(LNE).- La consejera de Medio Ambiente y Desarrollo Rural, Belén Fernández, y su viceconsejera, Tomasa Arce, no se ponen de acuerdo respecto al proyecto de instalación de una empresa de cría de salmónidos en el embalse de Grandas de Salime.

 

Si días atrás, en una visita al valle del Navia, Tomasa Arce alabó esta iniciativa y defendió que la empresa de cría es uno de los proyectos «estrella» de la comarca y «todo un modelo de cómo explotar el medio rural más allá de las iniciativas turísticas», su jefa, Belén Fernández, no es de la misma opinión. Más bien, todo lo contrario.

La Consejera advirtió el pasado viernes en Navia de que no se va a permitir la cría de salmónidos en el embalse de Salime por su impacto medioambiental. Fernández explicó que, aunque el proyecto aún no ha llegado a la Consejería y no ha podido analizarlo con detenimiento, «no es posible criar salmónidos directamente en la presa por su impacto ambiental». No obstante, no cerró las puertas a otras posibilidades de cría de peces. Eso sí, no deben llevarse a cabo de forma directa en las aguas del embalse.

Con todo, lo que ha quedado claro son las discrepancias de Belén Fernández y Tomasa Arce ante este proyecto, que persigue instalar en el embalse de Salime un criadero de truchas asalmonadas y salmones para introducir el producto en el mercado después de ser precocinado.

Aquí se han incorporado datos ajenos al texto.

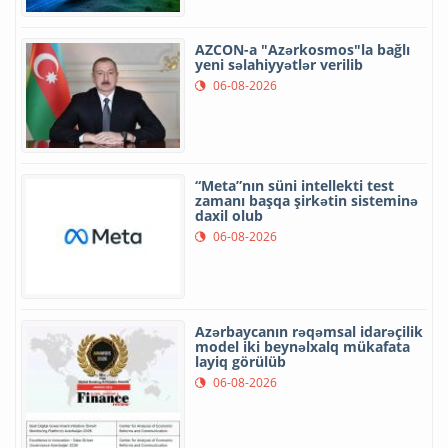
AZCON-a "Azərkosmos"la bağlı
yeni səlahiyyətlər verilib
06-08-2026
“Meta”nın süni intellekti test
zamanı başqa şirkətin sisteminə
daxil olub
06-08-2026
Azərbaycanın rəqəmsal idarəçilik
model iki beynəlxalq mükafata
layiq görülüb
06-08-2026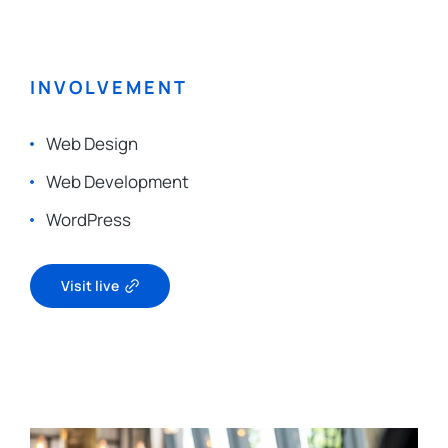
INVOLVEMENT
Web Design
Web Development
WordPress
Visit live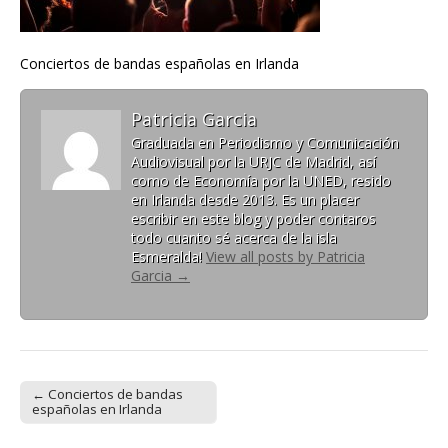
Conciertos de bandas españolas en Irlanda
Patricia Garcia
Graduada en Periodismo y Comunicación
Audiovisual por la URJC de Madrid, así
como de Economía por la UNED, resido
en Irlanda desde 2013. Es un placer
escribir en este blog y poder contaros
todo cuanto sé acerca de la isla
Esmeralda!
View all posts by Patricia
Garcia
→
← Conciertos de bandas
Post navigation
españolas en Irlanda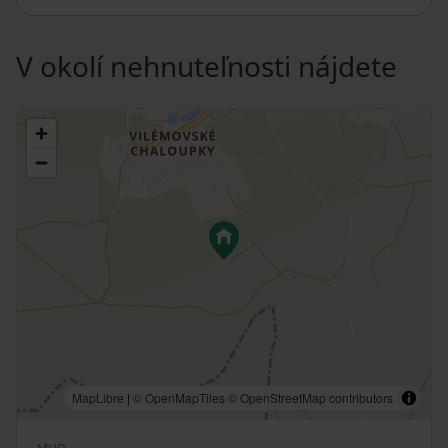
V okolí nehnuteľnosti nájdete
MapLibre
|
© OpenMapTiles
© OpenStreetMap contributors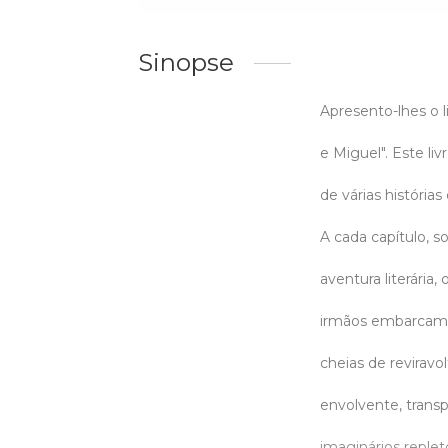
Sinopse
Apresento-lhes o li
e Miguel". Este li
de várias história
A cada capítulo, 
aventura literária
irmãos embarcam 
cheias de reviravol
envolvente, trans
imaginários replet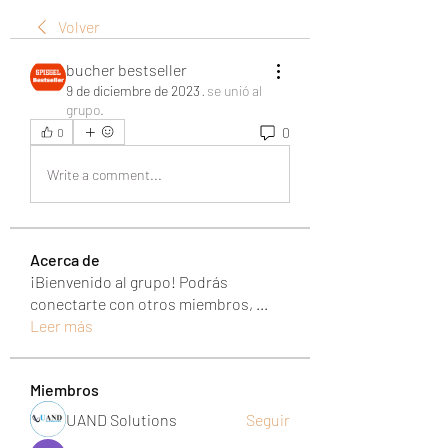
Volver
bucher bestseller
9 de diciembre de 2023
·
se unió al
grupo.
0
0
Write a comment...
Acerca de
¡Bienvenido al grupo! Podrás
conectarte con otros miembros,
...
Leer más
Miembros
UAND Solutions
Seguir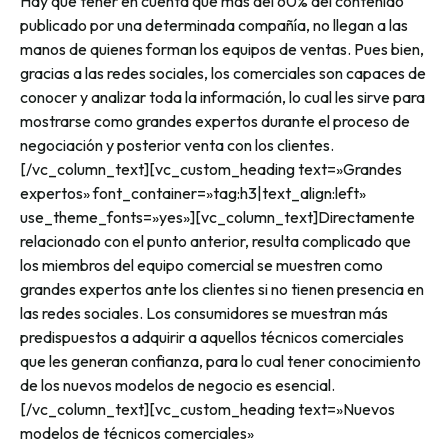
Hay que tener en cuenta que más del 60% del contenido
publicado por una determinada compañía, no llegan a las
manos de quienes forman los equipos de ventas. Pues bien,
gracias a las redes sociales, los comerciales son capaces de
conocer y analizar toda la información, lo cual les sirve para
mostrarse como grandes expertos durante el proceso de
negociación y posterior venta con los clientes.
[/vc_column_text][vc_custom_heading text=»Grandes
expertos» font_container=»tag:h3|text_align:left»
use_theme_fonts=»yes»][vc_column_text]Directamente
relacionado con el punto anterior, resulta complicado que
los miembros del equipo comercial se muestren como
grandes expertos ante los clientes si no tienen presencia en
las redes sociales. Los consumidores se muestran más
predispuestos a adquirir a aquellos técnicos comerciales
que les generan confianza, para lo cual tener conocimiento
de los nuevos modelos de negocio es esencial.
[/vc_column_text][vc_custom_heading text=»Nuevos
modelos de técnicos comerciales»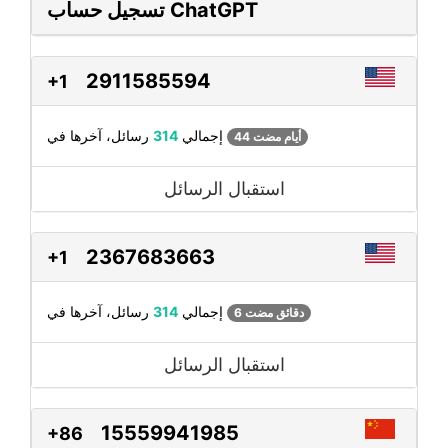
تسجيل حساب ChatGPT
2911585594
+1
رسائل، آخرها في
إجمالي
314
44 أيام مضت
استقبال الرسائل
2367683663
+1
رسائل، آخرها في
إجمالي
314
6 دقائق مضت
استقبال الرسائل
15559941985
+86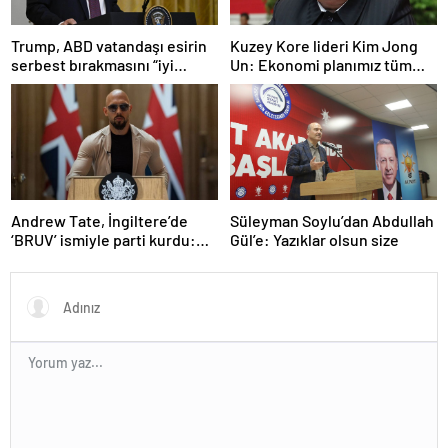
Trump, ABD vatandaşı esirin
Kuzey Kore lideri Kim Jong
serbest bırakmasını “iyi
Un: Ekonomi planımız tüm
niyetle atılmış bir adım”
sektörlerde başarısız oldu
olarak değerlendirdi
Andrew Tate, İngiltere’de
Süleyman Soylu’dan Abdullah
‘BRUV’ ismiyle parti kurdu:
Gül’e: Yazıklar olsun size
‘Okullarda LGBT
propagandasını
yasaklayacağız’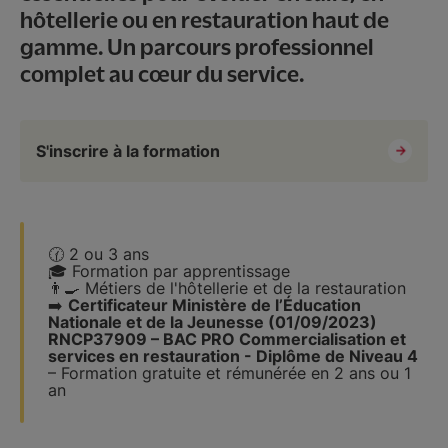
hôtellerie ou en restauration haut de
gamme. Un parcours professionnel
complet au cœur du service.
S'inscrire à la formation
🕜 2 ou 3 ans
🎓 Formation par apprentissage
👨‍🍳 Métiers de l'hôtellerie et de la restauration
➡️
Certificateur Ministère de l’Éducation
Nationale et de la Jeunesse (01/09/2023)
RNCP37909 – BAC PRO Commercialisation et
services en restauration - Diplôme de Niveau 4
– Formation gratuite et rémunérée en 2 ans ou 1
an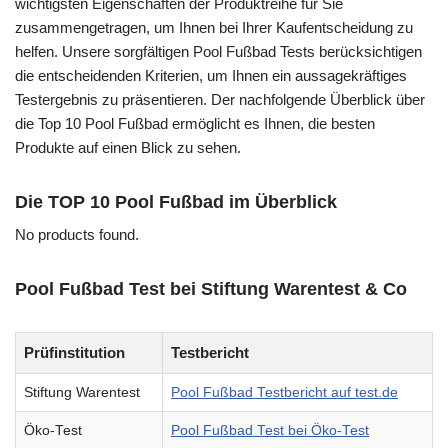
wichtigsten Eigenschaften der Produktreihe für Sie
zusammengetragen, um Ihnen bei Ihrer Kaufentscheidung zu
helfen. Unsere sorgfältigen Pool Fußbad Tests berücksichtigen
die entscheidenden Kriterien, um Ihnen ein aussagekräftiges
Testergebnis zu präsentieren. Der nachfolgende Überblick über
die Top 10 Pool Fußbad ermöglicht es Ihnen, die besten
Produkte auf einen Blick zu sehen.
Die TOP 10 Pool Fußbad im Überblick
No products found.
Pool Fußbad Test bei Stiftung Warentest & Co
Prüfinstitution
Testbericht
Stiftung Warentest
Pool Fußbad Testbericht auf test.de
Öko-Test
Pool Fußbad Test bei Öko-Test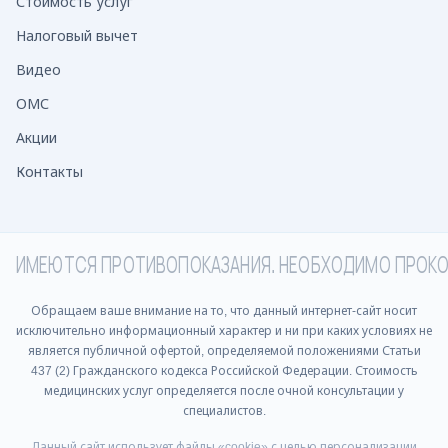
Стоимость услуг
Налоговый вычет
Видео
ОМС
Акции
Контакты
ИМЕЮТСЯ ПРОТИВОПОКАЗАНИЯ. НЕОБХОДИМО ПРОК
Обращаем ваше внимание на то, что данный интернет-сайт носит
исключительно информационный характер и ни при каких условиях не
является публичной офертой, определяемой положениями Статьи
437 (2) Гражданского кодекса Российской Федерации. Стоимость
медицинских услуг определяется после очной консультации у
специалистов.
Данный сайт использует файлы «cookie» с целью персонализации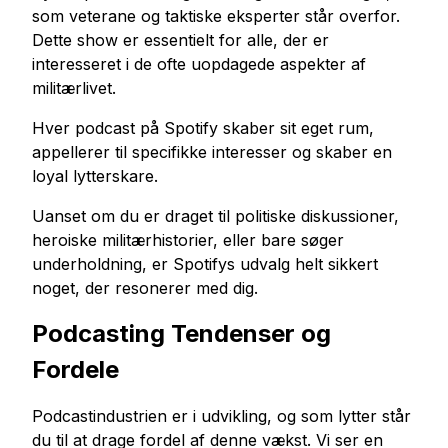
som veterane og taktiske eksperter står overfor.
Dette show er essentielt for alle, der er
interesseret i de ofte uopdagede aspekter af
militærlivet.
Hver podcast på Spotify skaber sit eget rum,
appellerer til specifikke interesser og skaber en
loyal lytterskare.
Uanset om du er draget til politiske diskussioner,
heroiske militærhistorier, eller bare søger
underholdning, er Spotifys udvalg helt sikkert
noget, der resonerer med dig.
Podcasting Tendenser og
Fordele
Podcastindustrien er i udvikling, og som lytter står
du til at drage fordel af denne vækst. Vi ser en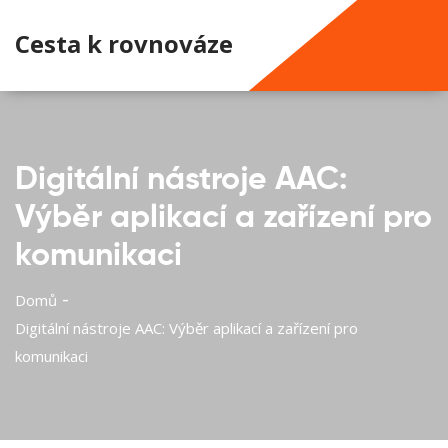
Cesta k rovnováze
Digitální nástroje AAC:
Výběr aplikací a zařízení pro
komunikaci
Domů
Digitální nástroje AAC: Výběr aplikací a zařízení pro
komunikaci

La consejera de Desarrollo Rural explicó que en el año 2001 una empresa de similares características a la que ahora quiere ubicarse en Salime pretendió instalar una piscifactoría en este mismo embalse para la cría de trucha arco iris. Recordó que este proyecto fue paralizado por el Principado «por su impacto medioambiental severo».

Además, argumentó que no es posible criar estos peces en el embalse, ya que cuando las aguas se enriquecen de nutrientes -es decir, afrontan un proceso de eutrofización-, se modifican las condiciones naturales del acuífero y disminuye el nivel del oxígeno del agua y su calidad. Otro de los impactos negativos es que los peces del criadero pasasen al río, proliferando junto a las especies autóctonas del Navia y modificando el ecosistema del río.

La empresa que pretende instalarse en Salime y desarrollar tal proyecto crearía 18 puestos de trabajo en Grandas.